Damages for Emotional Distress in Construction Defect Cases?


Traditionally, courts have not allowed a claimant to recover damages for emotional distress in actions regarding construction defects. However, more and more courts are beginning to consider these damages if accompanied by extrinsic circumstances.

Mississippi is appropriate to examine as Harper Whitwell PLLC is proud to call Oxford home.  When a party intentionally conducts itself in a manner which evokes outrage or revulsion and such reaction is reasonably foreseeable, an award for damages for emotional distress is warranted. Cherry Bark Builders v. Wagner, 781 So. 2d 919, 923 (Miss. Ct. App. 2001).  In this case, evidence was considered which showed the contractor knew the owner was upset throughout the duration of the improper construction.  Further, the contractor lied to the owner, the owner had to wait months for relief, had to employ and attorney to deal with the settlement, and was faced with having to settle with less than she bargained for.  See David W. Mockbee, Construction Law, 278 (Second ed. 2007) (citing Cherry Bark Builders, 781 So. 2d at 923).  Court’s Opinion here.

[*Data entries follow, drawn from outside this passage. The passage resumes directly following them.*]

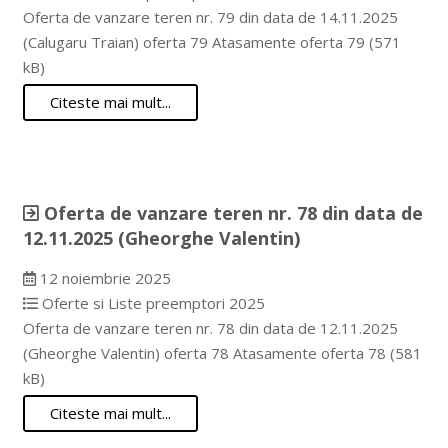
Oferta de vanzare teren nr. 79 din data de 14.11.2025
(Calugaru Traian) oferta 79 Atasamente oferta 79 (571
kB)
Citeste mai mult...
Oferta de vanzare teren nr. 78 din data de
12.11.2025 (Gheorghe Valentin)
12 noiembrie 2025
Oferte si Liste preemptori 2025
Oferta de vanzare teren nr. 78 din data de 12.11.2025
(Gheorghe Valentin) oferta 78 Atasamente oferta 78 (581
kB)
Citeste mai mult...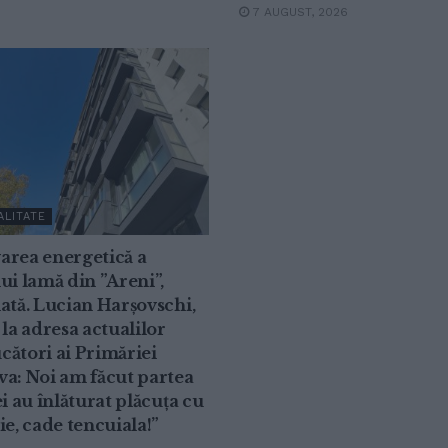
7 AUGUST, 2026
ALITATE
area energetică a
ui lamă din ”Areni”,
ată. Lucian Harșovschi,
 la adresa actualilor
ători ai Primăriei
a: Noi am făcut partea
ei au înlăturat plăcuța cu
ie, cade tencuiala!”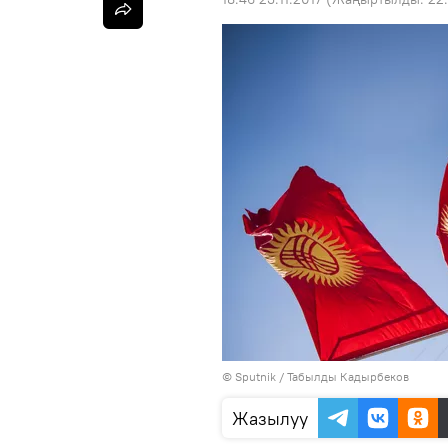
©
Sputnik / Табылды Кадырбеков
Жазылуу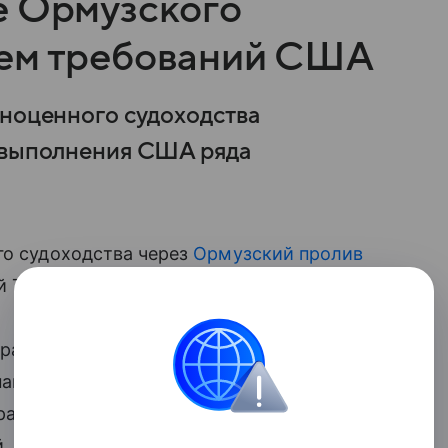
е Ормузского
ием требований США
лноценного судоходства
т выполнения США ряда
го судоходства через
Ормузский пролив
 Тегерана. Об этом сообщает Reuters.
акчи заявил, что Тегеран готов
нако ожидает от Вашингтона
рана — компенсация и выполнение
.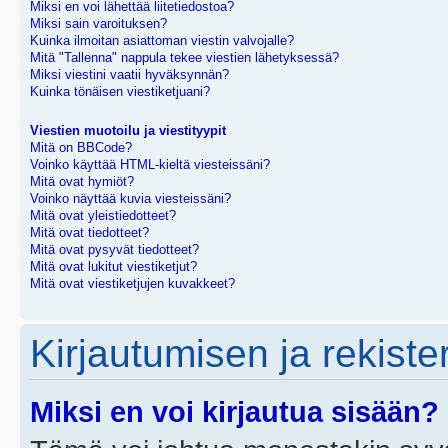
Miksi en voi lähettää liitetiedostoa?
Miksi sain varoituksen?
Kuinka ilmoitan asiattoman viestin valvojalle?
Mitä "Tallenna" nappula tekee viestien lähetyksessä?
Miksi viestini vaatii hyväksynnän?
Kuinka tönäisen viestiketjuani?
Viestien muotoilu ja viestityypit
Mitä on BBCode?
Voinko käyttää HTML-kieltä viesteissäni?
Mitä ovat hymiöt?
Voinko näyttää kuvia viesteissäni?
Mitä ovat yleistiedotteet?
Mitä ovat tiedotteet?
Mitä ovat pysyvät tiedotteet?
Mitä ovat lukitut viestiketjut?
Mitä ovat viestiketjujen kuvakkeet?
Kirjautumisen ja rekist
Miksi en voi kirjautua sisään?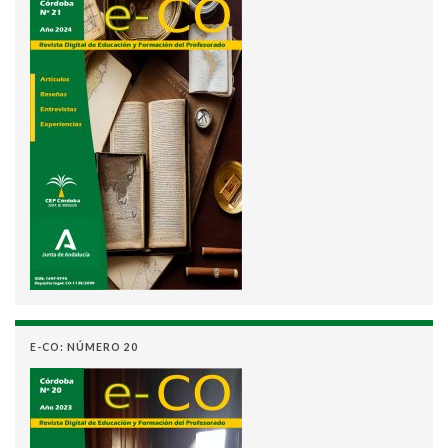
E-CO: NÚMERO 20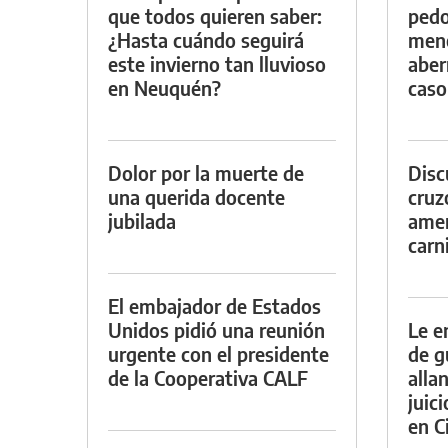
que todos quieren saber:
pedo
¿Hasta cuándo seguirá
meno
este invierno tan lluvioso
aber
en Neuquén?
caso
Dolor por la muerte de
Discu
una querida docente
cruz
jubilada
amen
carn
El embajador de Estados
Unidos pidió una reunión
Le e
urgente con el presidente
de g
de la Cooperativa CALF
alla
juic
en Ci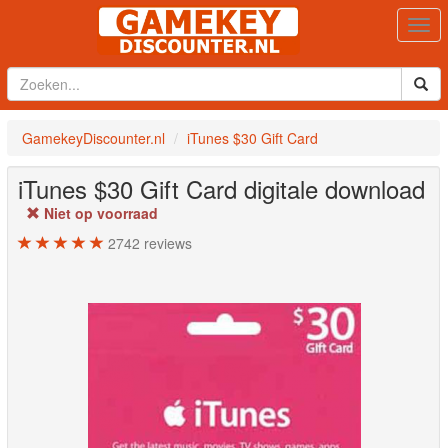
Togg
navi
GamekeyDiscounter.nl
iTunes $30 Gift Card
iTunes $30 Gift Card
digitale download
Niet op voorraad
2742
reviews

Other courts have found causes of action in similar circumstances which usually consist of at least some of the following circumstances:   Intentional misrepresentation or verbal aggression, reckless disregard, and special circumstances which render the Plaintiff vulnerable.

South Carolina is home to Harper Whitwell’s other location, so we will examine Hansson v. Scalise Builders of South Carolina, 374 S.C. 352, 650 S.E.2d 68 (2007).   In Hansson , the court examine four factors:  1) the defendant intentionally or recklessly inflicted severe emotional distress, or was certain, or substantially certain, that such distress would result from his conduct; (2) the conduct was so “extreme and outrageous” so as to exceed “all possible bounds of decency” and must be regarded as “atrocious, and utterly intolerable in a civilized community;” (3) the actions of the defendant caused plaintiff’s emotional distress; and (4) the emotional distress suffered by the plaintiff was “severe” such that “no reasonable man could be expected to endure it.”  

As the language suggests, South Carolina allows the tort in very limited circumstances.